President Barack Obama has added relief for consumers from abusive credit card practices to his list of necessary reforms.
Fixing the credit card situation is one more lions' den of problems in Mr. Obama's overall effort to put the economy back on track. That it is needed and that it would be very popular is clear. The games that banks and credit companies -- many of which have profited from huge federal bailouts in recent months -- have run on consumers are among the painful financial trials that ordinary Americans are facing.
The credit providers raise interest rates on existing balances to stratospheric levels, at a time when borrowing rates for the companies are at a historical low. There are hidden fees and unexpected penalties.
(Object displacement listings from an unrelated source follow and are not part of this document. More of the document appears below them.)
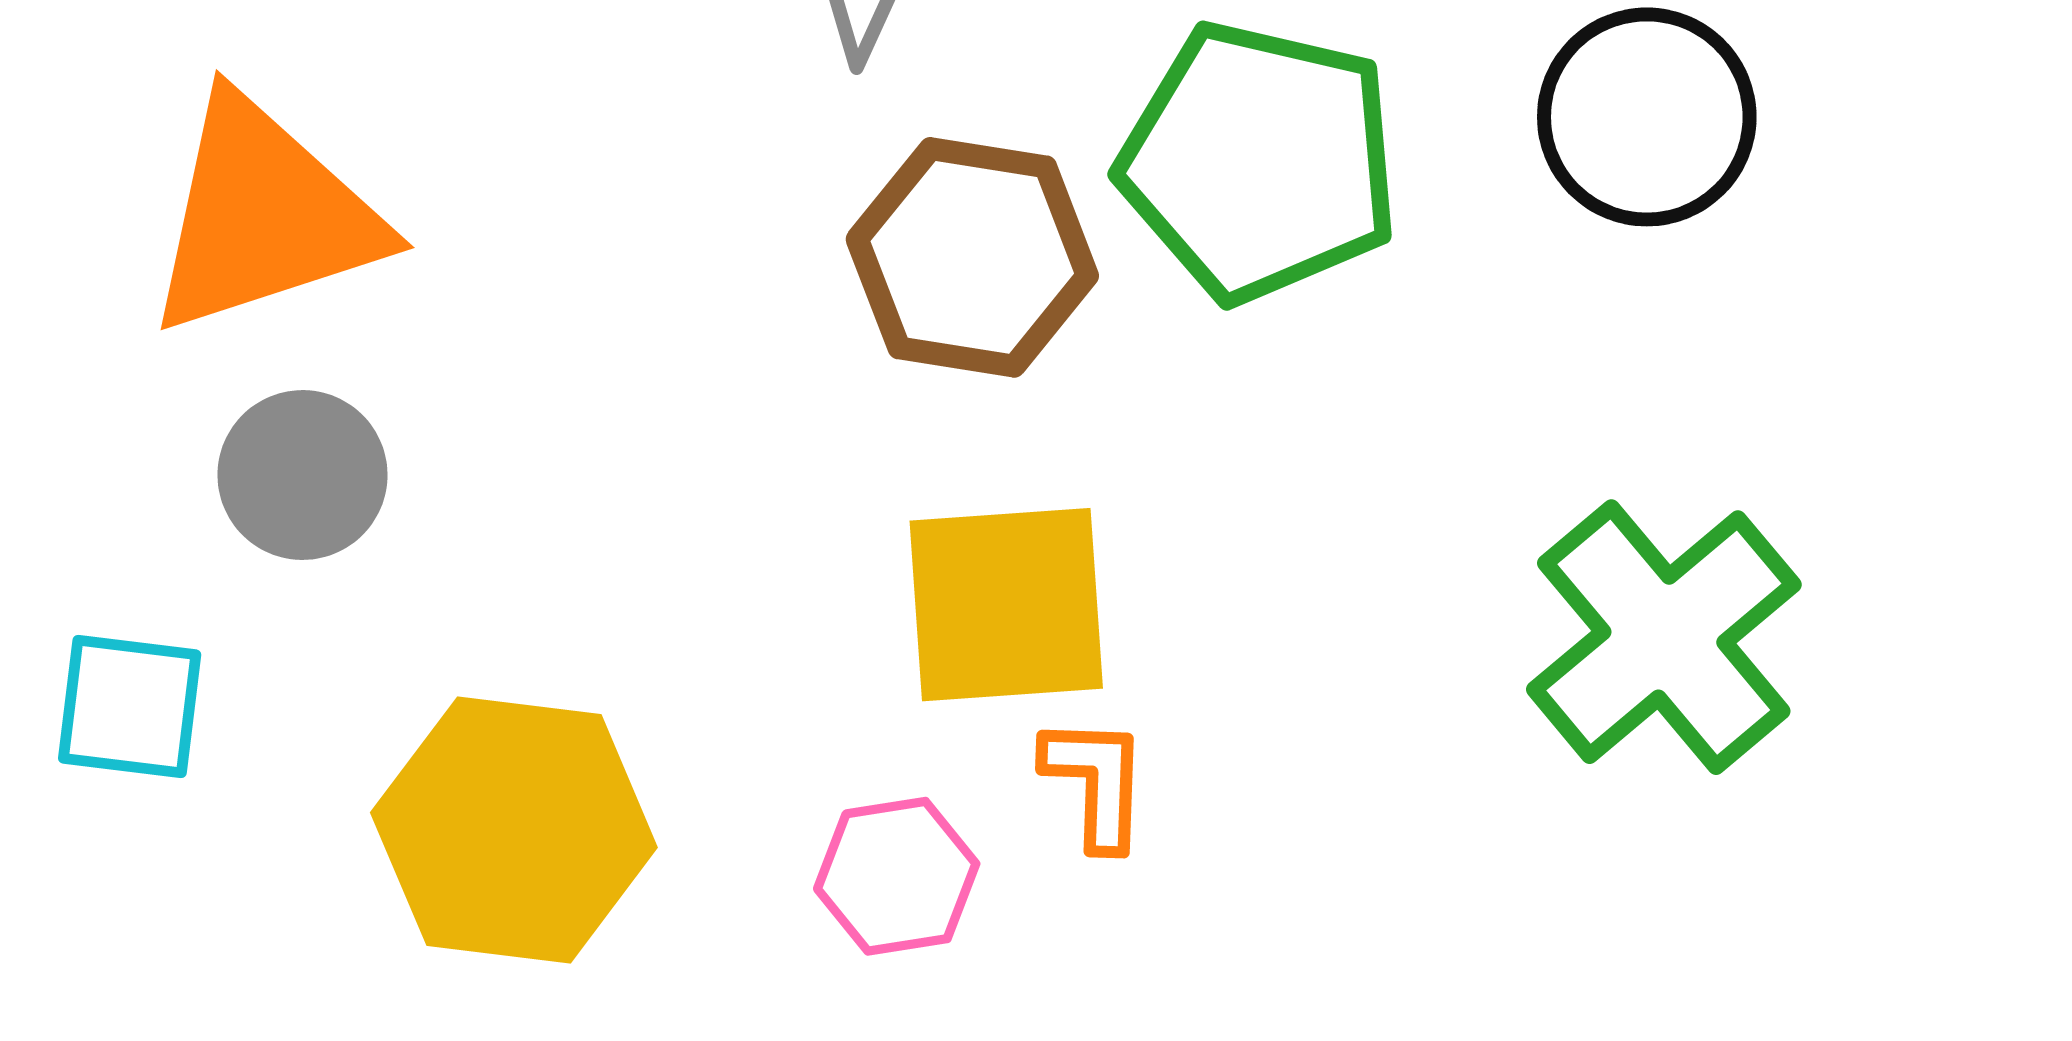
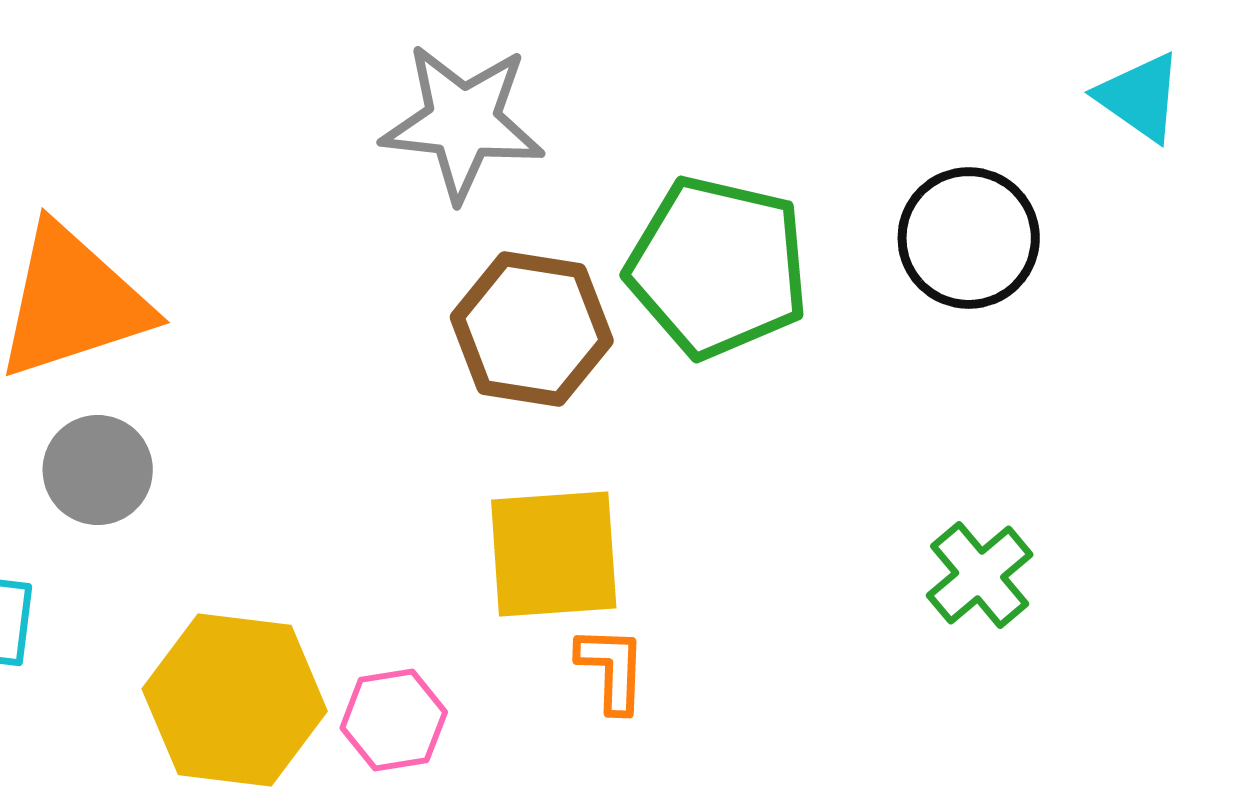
green cross: (1664, 637) -> (980, 575), size x0.6
pink hexagon: (897, 876) -> (394, 720), moved

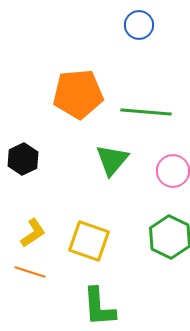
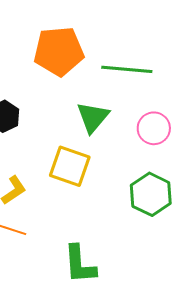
yellow square: (89, 241) -> (70, 166), moved

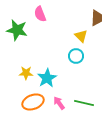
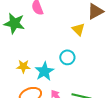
cyan circle: (76, 56) -> (67, 57), moved

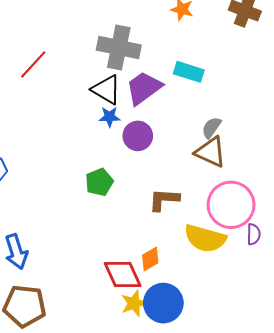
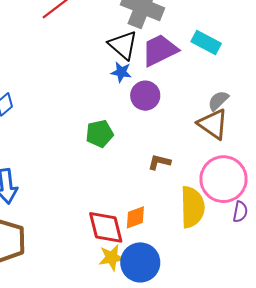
brown L-shape: (164, 200) -> (159, 162), size x0.7
yellow semicircle: (205, 238) -> (192, 207), turned -117

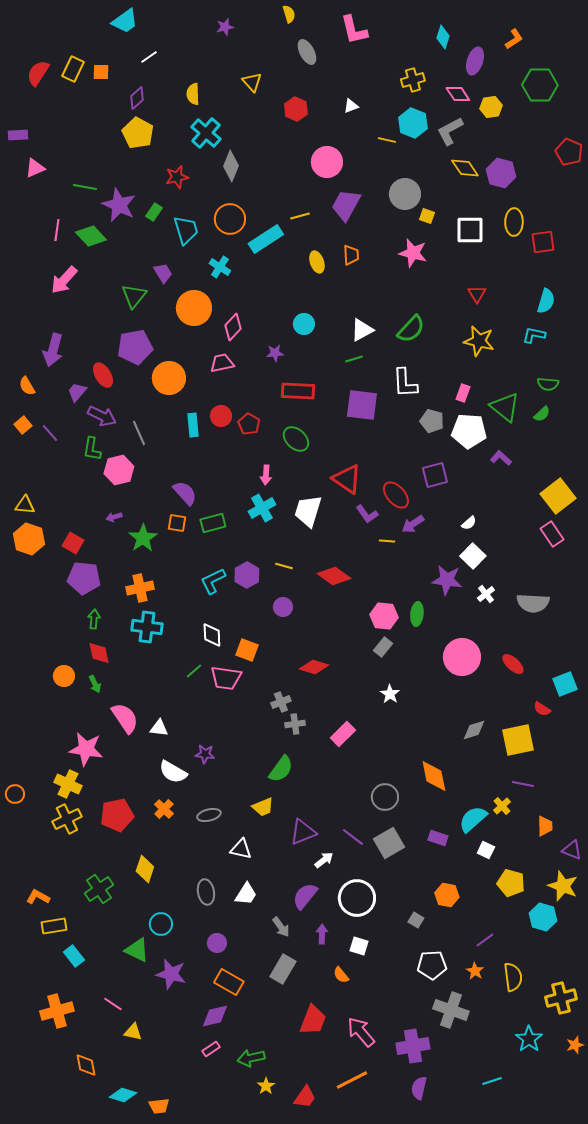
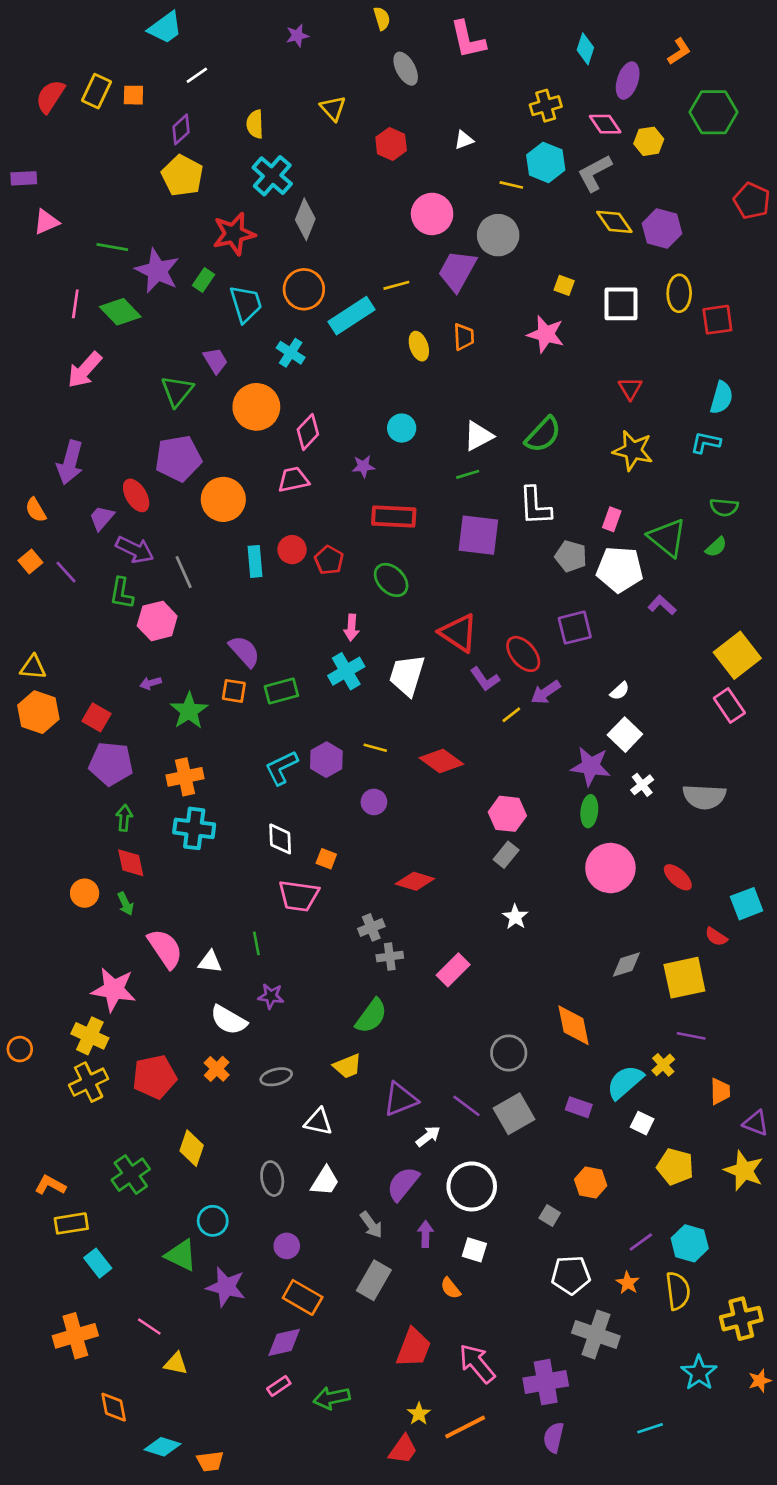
red star: (177, 177) -> (234, 234), size x1.4
gray circle: (405, 194) -> (498, 235), moved
yellow line: (387, 541) -> (511, 715), turned -42
green ellipse: (417, 614) -> (589, 811), moved
orange square: (247, 650) -> (326, 859), size x0.7
green line: (194, 671) -> (256, 943), moved, turned -60
cyan hexagon: (543, 917) -> (690, 1243), moved
yellow star: (266, 1086) -> (419, 1414), moved

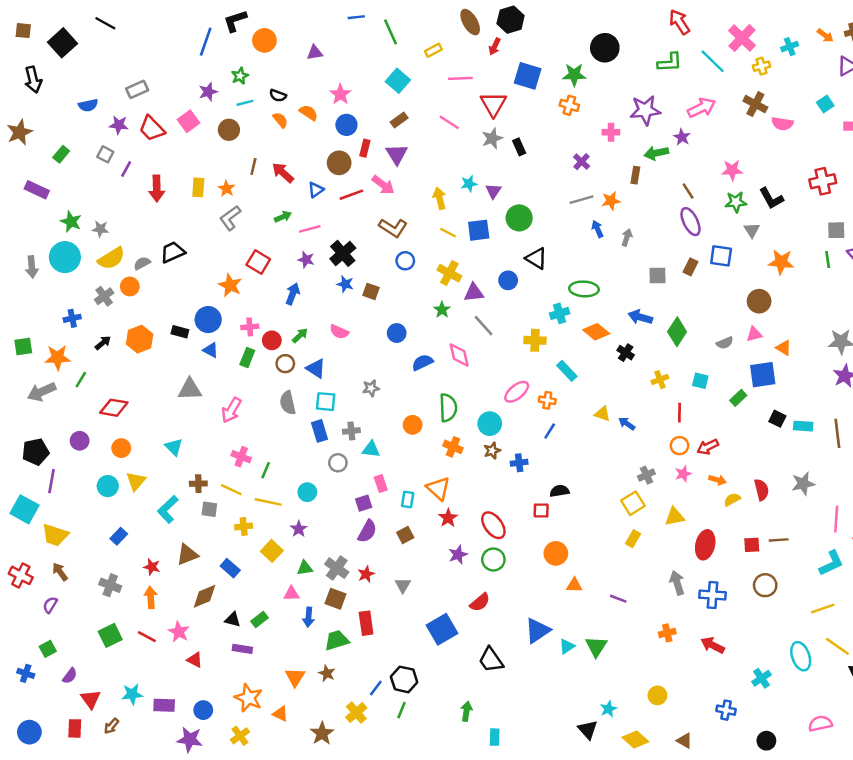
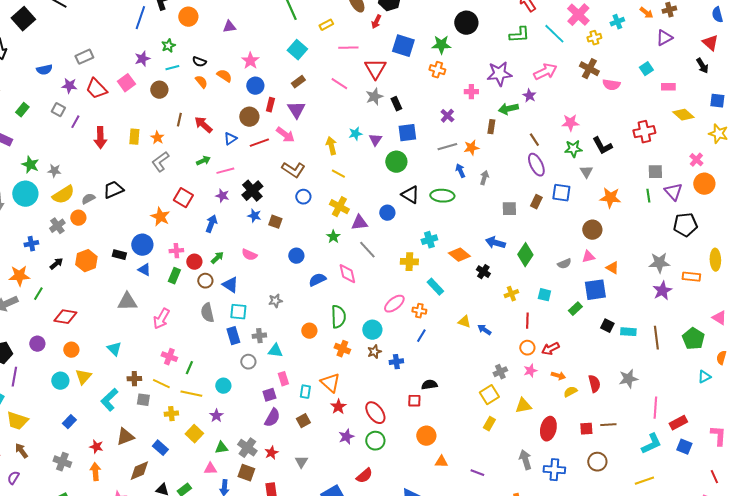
blue square: (479, 230) -> (407, 133), moved
green ellipse: (584, 289) -> (442, 196), moved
Collectively there is no restraint on the dangerous credit they offer sometimes inexperienced, young and unwise consumers. Who doesn't receive numerous solicitations in the mail to apply for "pre-approved" new accounts, regardless of the recipient's current credit card balances?
Yet with an economy spiraling downward in part because people, fearful for their jobs, are holding onto their money more tightly than usual and with financial institutions' lending at least partly frozen, shutting down credit card usage unnecessarily could be the straw that breaks the camel's back.
So this is a policy area into which the Obama administration should venture only carefully. Both the House of Representatives and the Senate have legislation, supported by the White House, that could be passed rapidly. Congressional Republicans, responsive to the credit card companies, are opposed to the proposals, however. One provision would limit retroactive interest rate increases without notice and if the cardholder is current in his payments. Others would prevent cards from being marketed or issued to borrowers under 18 or 21, depending on which bill is approved. Another proposal would ensure that a consumer's payments are applied to debt with the highest interest rate first.
As long as the limits are sensible, we see no reason to oppose the reforms. America's addiction to credit cards is certainly part of its economic problem. People should be mature enough to avoid getting pulled under by it. But they haven't been, particularly in hard times, as rising bankruptcies indicate. New restrictions on the companies and banks peddling the cards should help.